Dataset content.
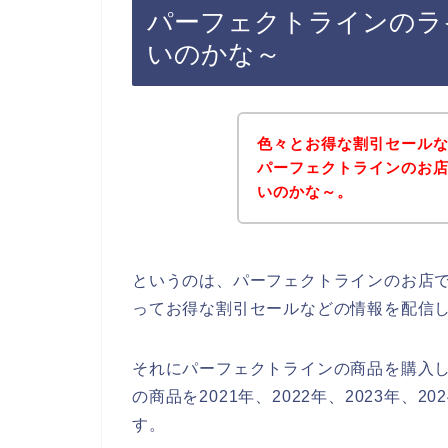
パーフェクトラインのラ
いのかな～
色々とお得な割引セール
パーフェクトラインのお
いのかな～。
というのは、パーフェクトラインのお店
ってお得な割引セールなどの情報を配信
それにパーフェクトラインの商品を購入
の商品を2021年、2022年、2023年
す。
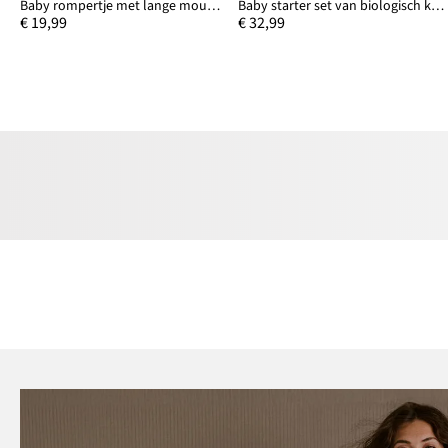
Baby rompertje met lange mouwen en sweatpants (2-dlg. set) van biologisch katoen
Baby starter set van biologisch katoen (5-dlg. set)
€ 19,99
€ 32,99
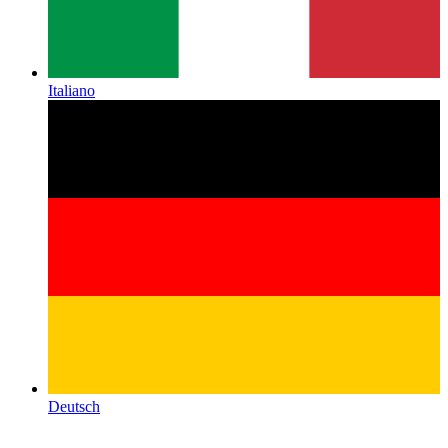
Italiano
Deutsch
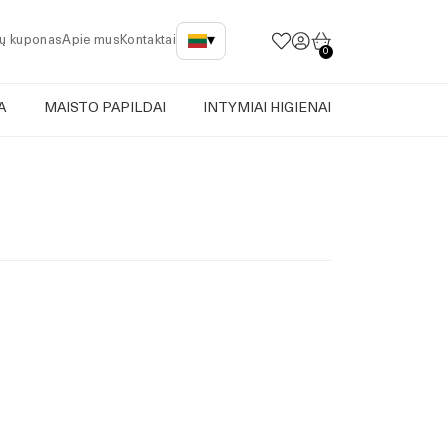
▾
ų kuponas
Apie mus
Kontaktai
0
A
MAISTO PAPILDAI
INTYMIAI HIGIENAI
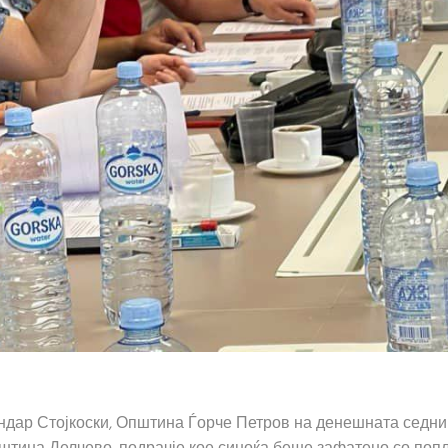
ндар Стојкоски, Општина Ѓорче Петров на денешната седниц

Work to be completed. Filter the lines above, keeping and copying those that contain "Baby".

Result of this exercise.
Baby rompertje met lange mouwen en sweatpants (2-dlg. set) van biologisch katoen
Baby starter set van biologisch katoen (5-dlg. set)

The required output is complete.